Laser Light Shows Replace Fireworks
July 3 -- This Fourth of July, fewer communities out West will be "oohing" and "ahh-ing" beneath sizzling fireworks shows.
Instead, many will be watching a more modern version of patriotic displays — laser light shows set to programmed music. The computerized animations, which are directed into the sky or at oversized mesh screens, use highly focused lasers that are far less likely to spark a fire in the dry tinderbox-like terrain of Western states.
Colorado and Arizona have endured the largest wildfires in each state's history this year and officials are taking extra precautions to keep fire risks low.
High Demand
"We have been flooded with phone calls," says Rikki Rothenberg-Klein, vice president for sales at Laser Fantasy International, a Seattle-based laser show company. "For many communities, this offers a very very safe way to put on a show."
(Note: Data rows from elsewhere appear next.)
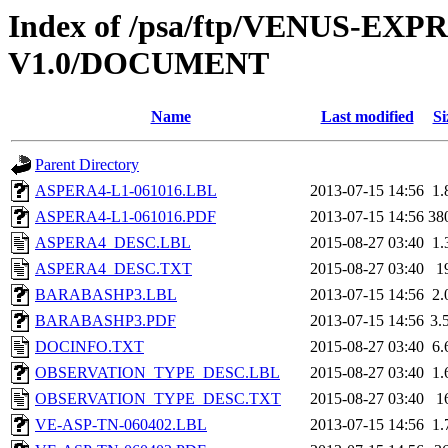
Index of /psa/ftp/VENUS-E
V1.0/DOCUMENT
Name
Last modified
Si
Parent Directory
ASPERA4-L1-061016.LBL
2013-07-15 14:56
1.
ASPERA4-L1-061016.PDF
2013-07-15 14:56
38
ASPERA4_DESC.LBL
2015-08-27 03:40
1.
ASPERA4_DESC.TXT
2015-08-27 03:40
1
BARABASHP3.LBL
2013-07-15 14:56
2.
BARABASHP3.PDF
2013-07-15 14:56
3.
DOCINFO.TXT
2015-08-27 03:40
6.
OBSERVATION_TYPE_DESC.LBL
2015-08-27 03:40
1.
OBSERVATION_TYPE_DESC.TXT
2015-08-27 03:40
1
VE-ASP-TN-060402.LBL
2013-07-15 14:56
1.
Rothenberg-Klein says her company has had to turn down requests and is producing twice as many shows than last year. It's handling spectacles in Sonora, Calif., Helena, Mont., and two in Colorado, where firework displays were banned this year because to wildfire concerns.
Bob Tory of Minneapolis-based Lasertainment says the laser show company has enjoyed a significant "bump in demand." And at South Dakota's Mount Rushmore, the usual brilliant fireworks show will be replaced by a laser display.
Instead of relying on black powder to create bright displays, laser light shows use mirrors, gas or crystals and agitated atoms.
Agitated Atoms
John Neese, an engineer at the University of Michigan's Center for Ultrafast Optical Science, explains light show lasers, which are highly focused beams of light with similar wavelengths, are usually generated within a tube of inert gas, such as argon or krypton.
A high-voltage current is directed through the tube, which agitates the atoms that make up the gas. The atoms eventually return to their normal state and as they do, they release energy in the form of photons — or light.